“For a low-income family that is difficult, and we did robocalls and there was information stating not to spend all of their assistance, but there was incorrect media information that said the money would be taken off of the card if it was not spent. A lot of the funding that was on their cards is going to be gone, and within the next week or so, they would have spent most of the money,” said Coston.
The department’s concern is whether individuals will run out of food before the next distribution can occur. If the state is unable to provide allocations for February and March, Orange County’s DSS plans to utilize food pantries and drives.
According to the Feb. 5 board meeting agenda, Coston proposed that the county hold $100,000 from the Social Justice Funds for food if the demand exceeds current food programs’ capacity.
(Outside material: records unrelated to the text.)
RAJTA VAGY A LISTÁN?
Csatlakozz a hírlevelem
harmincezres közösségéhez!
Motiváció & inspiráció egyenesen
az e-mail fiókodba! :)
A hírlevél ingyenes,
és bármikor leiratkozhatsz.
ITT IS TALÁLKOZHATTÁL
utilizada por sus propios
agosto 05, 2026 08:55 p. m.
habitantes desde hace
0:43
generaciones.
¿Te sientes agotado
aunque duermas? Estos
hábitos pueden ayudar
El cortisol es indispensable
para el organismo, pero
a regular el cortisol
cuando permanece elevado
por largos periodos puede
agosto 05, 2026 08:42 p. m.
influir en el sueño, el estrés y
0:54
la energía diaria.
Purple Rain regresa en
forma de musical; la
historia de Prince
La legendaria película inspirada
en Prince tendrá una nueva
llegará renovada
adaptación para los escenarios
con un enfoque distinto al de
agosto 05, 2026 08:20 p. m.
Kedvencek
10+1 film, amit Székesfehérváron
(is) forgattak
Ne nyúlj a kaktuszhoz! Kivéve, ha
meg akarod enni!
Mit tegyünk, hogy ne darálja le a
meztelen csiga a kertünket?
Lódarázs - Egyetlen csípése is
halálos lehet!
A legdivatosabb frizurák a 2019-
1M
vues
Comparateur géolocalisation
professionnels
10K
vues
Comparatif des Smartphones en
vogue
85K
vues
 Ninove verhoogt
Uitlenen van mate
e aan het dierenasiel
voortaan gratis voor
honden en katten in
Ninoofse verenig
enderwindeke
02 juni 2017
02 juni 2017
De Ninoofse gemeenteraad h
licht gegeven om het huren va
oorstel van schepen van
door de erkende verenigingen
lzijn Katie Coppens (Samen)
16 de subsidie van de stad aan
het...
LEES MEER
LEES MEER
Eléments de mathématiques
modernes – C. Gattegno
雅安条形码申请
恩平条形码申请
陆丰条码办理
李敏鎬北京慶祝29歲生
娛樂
“We expect the impact to hit in a week or two, and that is why we requested the $100,000. Obviously that is not enough to pay for what you would normally get, but they did get their allocations, it is just with all of the misinformation, there can be a lot of anxiety and food insecurity it could have created,” said Coston.
Funding for 2018-2019 HOME Investment Partnership Program projects would also be delayed. Such projects are occurring under the Orange County Department of Housing and Community Development and include funding for nonprofit organizations like Habitat for Humanity, Community Home Trust and EmPOWERment, Inc.
“We receive annual funding from the (U.S.) Department of Housing and Urban Development, and we executed a grant agreement, but we could not draw down any funds. While the funds were not lost, they were delayed to those projects, and there were four projects to various local nonprofits,” said Sherrill Hampton, director of Orange County’s Housing and Community Development Department.
Some of these projects involve home ownership, providing second mortgages, rental acquisition and funding for Rapid Re-Housing. However, the application process for these programs had not started, so no one was affected, Hampton said.
Since the shutdown has ended, the H&CD has been working to complete environmental assessments and organize these projects within HUD’s electronic system, according to Hampton.
Hampton said the Section 8 Housing Choice Voucher Program, a rental assistance program, was also unaffected.
“The housing voucher was not affected during the shutdown because HUD had made arrangements right at the shutdown to pay January and February," said Hampton.
As another federal shutdown could begin Friday, Feb. 15, both departments are preparing for more impacts.
“We are trying to figure out how best to ensure that does not happen. It would be very difficult for county government to make up what we get from the federal government,” said Coston.
Hampton said H&CD would need to seek more assistance from the Board if another shutdown is approved. Coston said another shutdown could further disrupt the food supply for USDA programs and cause a higher level of food insecurity.